Koch was in high school when Apartheid ended in 1991, and when the country became democratic in 1994. His elementary school was segregated.
“I went to a white elementary school in a white neighbourhood, by law. As a professional planner to see a lot of the zoning tools which were intentionally used to segregate is frightening,” Koch said.
He remembers the day Nelson Mandela was released from prison.
“It was interesting as far as integration and what that means even,” he said. Even though segregation laws had ended, historically the neighbourhood was still white, as was the public school Koch attended.
“It was integrated legally in 1991 but the numbers weren’t fully represented,” he said.

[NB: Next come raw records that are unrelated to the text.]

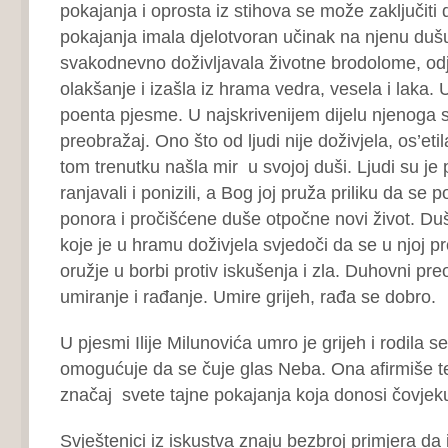
pokajanja i oprosta iz stihova se može zaključiti 
pokajanja imala djelotvoran učinak na njenu dušu
svakodnevno doživljavala životne brodolome, odj
olakšanje i izašla iz hrama vedra, vesela i laka.
poenta pjesme. U najskrivenijem dijelu njenoga 
preobražaj. Ono što od ljudi nije doživjela, os’etil
tom trenutku našla mir u svojoj duši. Ljudi su je 
ranjavali i ponizili, a Bog joj pruža priliku da se
ponora i pročišćene duše otpočne novi život. Du
koje je u hramu doživjela svjedoči da se u njoj p
oružje u borbi protiv iskušenja i zla. Duhovni pre
umiranje i rađanje. Umire grijeh, rađa se dobro.
U pjesmi Ilije Milunovića umro je grijeh i rodila se
omogućuje da se čuje glas Neba. Ona afirmiše te
značaj svete tajne pokajanja koja donosi čovjeku
Svještenici iz iskustva znaju bezbroj primjera da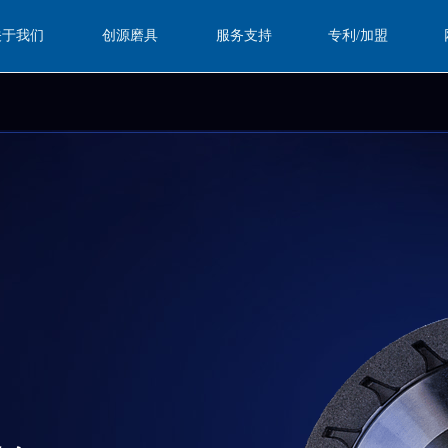
关于我们
创源磨具
服务支持
专利/加盟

Prior to the country’s change from a white authoritarian government to democracy, Koch remembers playing in a tennis tournament at 14 with his friend Sizwe, who is black. It gathered attention.
“The institutions were so set up to divide, and it was at a tennis club that was historically white and we said we’re going to enter into a doubles tournament and it was before democracy came… it was quite interesting (getting) the looks and comments,” he said.
“No one said anything formally, but it was definitely out of place.”
His parents had a progressive approach in their household, he said.
“My parents were always openminded and never instilled any hatred of anyone else… At the same time, the government was very involved in propaganda and the laws were racist and fortunately, I grew up in a household that never subscribed to that.”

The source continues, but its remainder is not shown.